Hell und Dunkel (Light and Darkness) was written in 1976, a year after the death of one her staunchest supporters, Dmitri Shostakovich. It proceeds without time signature or bar lines, with only a few Italian language tempo indications along the way referencing a steady pulse. Scale flurries, trills, and other patterns written mostly in 16th notes proceed freely, with support from held tone clusters. Together, they mix abrupt dissonances and dense sonic textures to create a continuously visceral affect. The pairing of scale and cluster as two opposing musical elements also invites the listener to find an interpretation between horizontal and vertical dimensions, if not light and darkness itself.

– Gregg Wager is a composer and critic. He is author of Symbolism as a Compositional Method in the Works of Karlheinz Stockhausen. He has a PhD in musicology from the Free University Berlin and a JD from McGeorge School of Law. 

 

Julian Anderson@John Batten
photo: John Batten Photography

Julian Anderson is one of the most talented composers of his generation.
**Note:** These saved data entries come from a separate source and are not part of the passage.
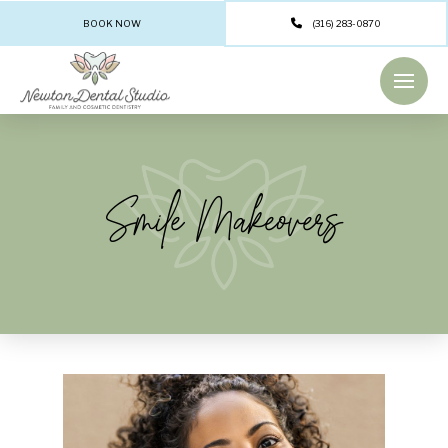
BOOK NOW
(316) 283-0870
Smile Makeovers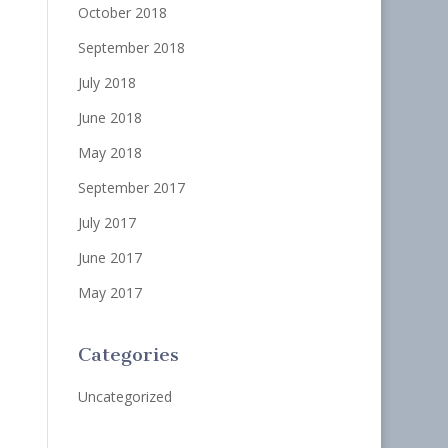
October 2018
September 2018
July 2018
June 2018
May 2018
September 2017
July 2017
June 2017
May 2017
Categories
Uncategorized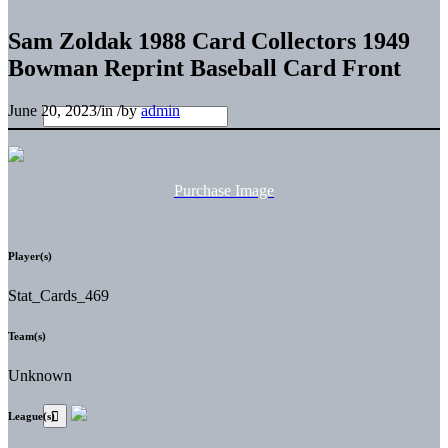
Sam Zoldak 1988 Card Collectors 1949
Bowman Reprint Baseball Card Front
June 20, 2023
/
in
/
by
admin
Purchase Image
Player(s)
Stat_Cards_469
Team(s)
Unknown
League(s)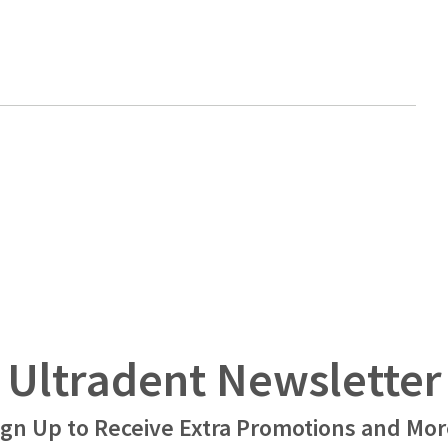
Ultradent Newsletter
ign Up to Receive Extra Promotions and Mor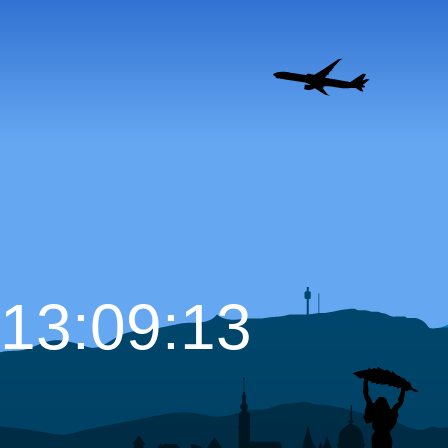
13:09:15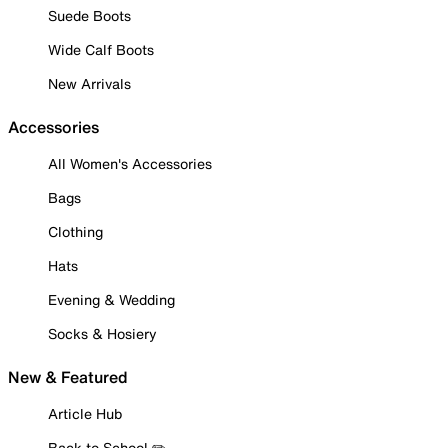
Suede Boots
Wide Calf Boots
New Arrivals
Accessories
All Women's Accessories
Bags
Clothing
Hats
Evening & Wedding
Socks & Hosiery
New & Featured
Article Hub
Back to School ✏️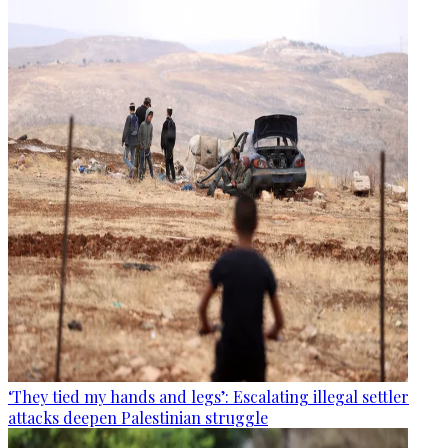
‘They tied my hands and legs’: Escalating illegal settler
attacks deepen Palestinian struggle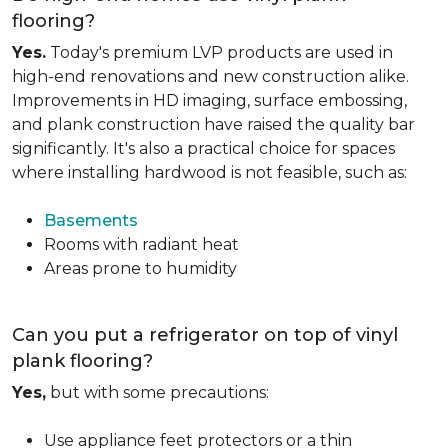
flooring?
Yes.
Today's premium LVP products are used in
high-end renovations and new construction alike.
Improvements in HD imaging, surface embossing,
and plank construction have raised the quality bar
significantly. It's also a practical choice for spaces
where installing hardwood is not feasible, such as:
Basements
Rooms with radiant heat
Areas prone to humidity
Can you put a refrigerator on top of vinyl
plank flooring?
Yes,
but with some precautions:
Use appliance feet protectors or a thin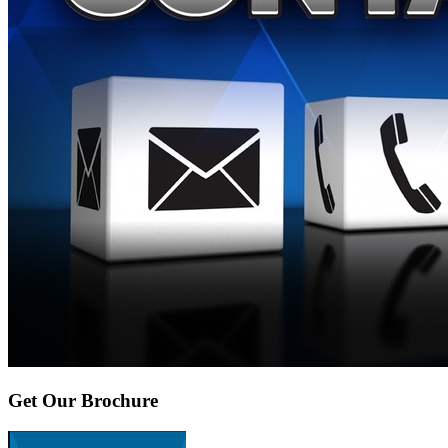
Get Our Brochure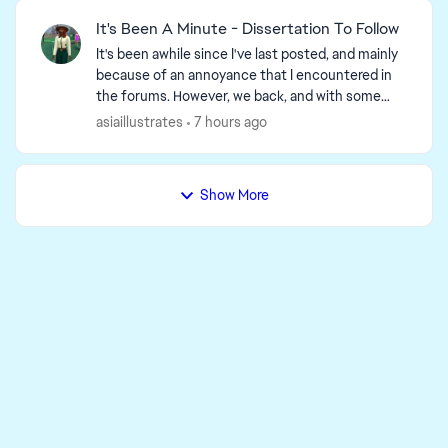
It's Been A Minute - Dissertation To Follow
It's been awhile since I've last posted, and mainly
because of an annoyance that I encountered in
the forums. However, we back, and with some
well marinated thoughts. GAMEPLAY One thing
asiaillustrates
7 hours ago
I've been ...
Show More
Born in London in 1967, he studied with John Lambert, Alexander Goehr and Tristan Murail and first came to prominence when his orchestral Diptych (1990) won the RPS Composition Prize in 1992. Anderson has held Composer in Residence positions with the City of Birmingham Symphony, Cleveland and London Philharmonic orchestras, relationships which produced an impressive body of orchestral works including Stations of the Sun (1998, a BBC Proms Commission) and Eden (2005, Cheltenham Festival). Fantasias (2009), written for the Cleveland Orchestra, won a British Composer Award and The Discovery of Heaven (2011), a co-commission by the New York Philharmonic and the London Philharmonic Orchestra was awarded a South Bank Sky Arts Award. Both works were recorded by the LPO live label.

 

The title is the Russian for 'round dance' and refers to a category of melodies celebratory in character, whose most obvious feature is their limitation to a small group of pitches (often just three or four) which are cycled round and round in ever-varied rhythms. Although Khorovod does not quote any Russian, Turkish, Romanian or Lithuanian melodies of this type, about twenty of them were used as models for melodic writing in the piece. Khorovod is primarily melodic; most of the harmony results from sustaining notes of the melody, or from sustaining its harmonics. These subsequently form the basis of new melodies, and so the process continues. Khorovod avoids transitions, consisting in the main of a sequence of dances at various tempi shunted against one another; they are also frequently superimposed at different speeds and meters, so that the texture is often multi-layered. As the composing progressed, references to other folk traditions popped up increasingly, and thus the final result incorporates reference to Spanish folk music and some material closer to home. The seven main sections of the piece form a tonal arc, moving away from and back to C, the home tonal center of the work. The main idea of the composition was to build up a series of complex unpredictable textures out of the simplest and most familiar musical material - octaves, diatonic scales and triads.